THE TASK – If a line of the data below holds the word "button", list it.

(Bounding box prediction data)
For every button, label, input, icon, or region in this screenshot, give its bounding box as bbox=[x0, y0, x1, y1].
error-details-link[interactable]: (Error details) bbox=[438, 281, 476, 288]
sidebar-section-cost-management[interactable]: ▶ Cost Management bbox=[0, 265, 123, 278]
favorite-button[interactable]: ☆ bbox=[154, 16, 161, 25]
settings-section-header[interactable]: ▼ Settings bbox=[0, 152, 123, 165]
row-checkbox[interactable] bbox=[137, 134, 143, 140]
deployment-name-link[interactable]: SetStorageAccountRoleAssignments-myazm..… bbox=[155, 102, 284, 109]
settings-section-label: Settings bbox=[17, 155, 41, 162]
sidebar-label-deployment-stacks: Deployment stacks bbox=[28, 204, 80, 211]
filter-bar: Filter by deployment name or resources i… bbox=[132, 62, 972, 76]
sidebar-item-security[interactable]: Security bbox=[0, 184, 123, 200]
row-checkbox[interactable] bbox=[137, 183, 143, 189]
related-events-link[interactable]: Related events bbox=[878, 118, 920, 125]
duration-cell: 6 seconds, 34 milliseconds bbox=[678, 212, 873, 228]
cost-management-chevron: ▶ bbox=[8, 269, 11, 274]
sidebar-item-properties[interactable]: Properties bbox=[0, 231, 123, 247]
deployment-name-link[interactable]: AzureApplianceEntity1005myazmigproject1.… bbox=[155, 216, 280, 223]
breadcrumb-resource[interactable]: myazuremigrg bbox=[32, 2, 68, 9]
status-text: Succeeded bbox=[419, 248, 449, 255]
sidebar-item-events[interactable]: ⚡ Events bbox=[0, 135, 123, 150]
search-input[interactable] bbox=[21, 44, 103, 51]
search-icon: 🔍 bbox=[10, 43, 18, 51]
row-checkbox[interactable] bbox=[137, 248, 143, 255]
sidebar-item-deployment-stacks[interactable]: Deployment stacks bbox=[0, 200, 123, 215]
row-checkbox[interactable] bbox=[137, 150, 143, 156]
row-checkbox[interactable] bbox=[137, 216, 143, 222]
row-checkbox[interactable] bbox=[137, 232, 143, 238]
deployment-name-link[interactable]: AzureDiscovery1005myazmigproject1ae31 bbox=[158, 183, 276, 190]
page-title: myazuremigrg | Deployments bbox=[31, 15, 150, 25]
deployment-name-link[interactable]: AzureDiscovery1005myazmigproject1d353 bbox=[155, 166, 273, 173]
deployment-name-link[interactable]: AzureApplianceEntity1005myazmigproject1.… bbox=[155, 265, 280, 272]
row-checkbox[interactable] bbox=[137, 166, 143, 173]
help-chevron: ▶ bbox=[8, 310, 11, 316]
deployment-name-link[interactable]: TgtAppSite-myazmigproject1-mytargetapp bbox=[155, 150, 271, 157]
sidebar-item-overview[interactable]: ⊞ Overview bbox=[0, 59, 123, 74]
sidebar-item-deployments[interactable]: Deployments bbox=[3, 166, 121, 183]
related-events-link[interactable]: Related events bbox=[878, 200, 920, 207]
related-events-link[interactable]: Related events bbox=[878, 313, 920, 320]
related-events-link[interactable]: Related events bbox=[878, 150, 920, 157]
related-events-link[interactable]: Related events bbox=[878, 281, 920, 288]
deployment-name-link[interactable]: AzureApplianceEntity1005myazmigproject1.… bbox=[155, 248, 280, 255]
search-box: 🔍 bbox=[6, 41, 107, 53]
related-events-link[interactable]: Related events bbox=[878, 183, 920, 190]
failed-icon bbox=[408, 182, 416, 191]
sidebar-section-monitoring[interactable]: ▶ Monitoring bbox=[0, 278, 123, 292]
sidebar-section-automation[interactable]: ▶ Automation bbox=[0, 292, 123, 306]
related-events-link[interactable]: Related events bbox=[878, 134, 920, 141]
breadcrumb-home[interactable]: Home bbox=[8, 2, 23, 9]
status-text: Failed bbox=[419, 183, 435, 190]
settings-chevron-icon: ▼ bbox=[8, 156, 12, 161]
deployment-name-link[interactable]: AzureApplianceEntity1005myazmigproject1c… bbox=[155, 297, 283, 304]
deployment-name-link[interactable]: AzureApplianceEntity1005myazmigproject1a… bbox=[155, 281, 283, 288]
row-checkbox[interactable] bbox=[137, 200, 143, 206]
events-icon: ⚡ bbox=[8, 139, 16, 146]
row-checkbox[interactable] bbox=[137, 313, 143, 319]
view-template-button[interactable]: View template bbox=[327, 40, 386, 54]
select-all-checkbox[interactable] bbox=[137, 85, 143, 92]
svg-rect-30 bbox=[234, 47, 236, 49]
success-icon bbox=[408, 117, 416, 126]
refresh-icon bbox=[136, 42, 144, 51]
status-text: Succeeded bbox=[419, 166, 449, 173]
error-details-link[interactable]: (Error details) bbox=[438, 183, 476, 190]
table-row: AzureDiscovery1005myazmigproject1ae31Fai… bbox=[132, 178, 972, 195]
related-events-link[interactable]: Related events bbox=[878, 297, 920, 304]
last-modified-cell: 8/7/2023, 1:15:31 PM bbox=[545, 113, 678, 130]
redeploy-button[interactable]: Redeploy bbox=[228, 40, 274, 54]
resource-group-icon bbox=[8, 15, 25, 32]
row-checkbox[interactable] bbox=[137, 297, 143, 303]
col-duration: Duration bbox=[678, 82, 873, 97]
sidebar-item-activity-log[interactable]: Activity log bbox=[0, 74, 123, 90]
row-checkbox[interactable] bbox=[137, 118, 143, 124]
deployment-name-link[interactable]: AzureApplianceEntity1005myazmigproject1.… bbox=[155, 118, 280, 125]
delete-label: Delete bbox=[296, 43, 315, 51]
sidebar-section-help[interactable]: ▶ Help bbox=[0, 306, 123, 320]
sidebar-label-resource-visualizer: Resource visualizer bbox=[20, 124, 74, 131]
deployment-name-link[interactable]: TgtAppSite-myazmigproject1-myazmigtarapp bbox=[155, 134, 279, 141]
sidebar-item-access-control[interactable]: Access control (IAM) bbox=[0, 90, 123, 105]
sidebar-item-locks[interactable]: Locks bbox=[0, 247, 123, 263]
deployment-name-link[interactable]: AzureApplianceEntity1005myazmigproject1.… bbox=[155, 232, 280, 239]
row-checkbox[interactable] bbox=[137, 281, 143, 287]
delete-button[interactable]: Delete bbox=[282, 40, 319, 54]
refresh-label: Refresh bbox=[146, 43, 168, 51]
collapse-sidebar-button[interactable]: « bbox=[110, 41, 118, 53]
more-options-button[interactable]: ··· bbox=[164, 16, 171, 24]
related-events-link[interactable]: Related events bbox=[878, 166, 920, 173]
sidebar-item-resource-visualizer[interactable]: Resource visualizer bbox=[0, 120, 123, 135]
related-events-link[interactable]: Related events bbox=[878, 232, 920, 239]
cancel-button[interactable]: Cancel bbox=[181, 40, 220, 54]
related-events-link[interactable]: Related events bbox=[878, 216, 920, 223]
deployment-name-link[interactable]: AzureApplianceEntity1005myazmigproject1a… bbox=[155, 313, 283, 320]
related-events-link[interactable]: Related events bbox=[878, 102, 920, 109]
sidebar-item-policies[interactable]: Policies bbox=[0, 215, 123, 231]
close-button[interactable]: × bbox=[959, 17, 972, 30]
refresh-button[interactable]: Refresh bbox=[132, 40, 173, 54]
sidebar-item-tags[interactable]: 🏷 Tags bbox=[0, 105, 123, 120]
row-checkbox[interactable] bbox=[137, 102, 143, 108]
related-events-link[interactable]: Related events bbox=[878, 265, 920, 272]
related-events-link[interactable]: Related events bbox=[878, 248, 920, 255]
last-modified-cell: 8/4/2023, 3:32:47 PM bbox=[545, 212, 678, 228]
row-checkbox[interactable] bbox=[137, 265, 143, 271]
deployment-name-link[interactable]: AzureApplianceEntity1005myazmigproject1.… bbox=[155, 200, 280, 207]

YOUR RESPONSE –
For every button, label, input, icon, or region in this screenshot, give its bounding box as bbox=[x0, y0, x1, y1].
favorite-button[interactable]: ☆ bbox=[154, 16, 161, 25]
view-template-button[interactable]: View template bbox=[327, 40, 386, 54]
redeploy-button[interactable]: Redeploy bbox=[228, 40, 274, 54]
delete-button[interactable]: Delete bbox=[282, 40, 319, 54]
collapse-sidebar-button[interactable]: « bbox=[110, 41, 118, 53]
more-options-button[interactable]: ··· bbox=[164, 16, 171, 24]
cancel-button[interactable]: Cancel bbox=[181, 40, 220, 54]
close-button[interactable]: × bbox=[959, 17, 972, 30]
refresh-button[interactable]: Refresh bbox=[132, 40, 173, 54]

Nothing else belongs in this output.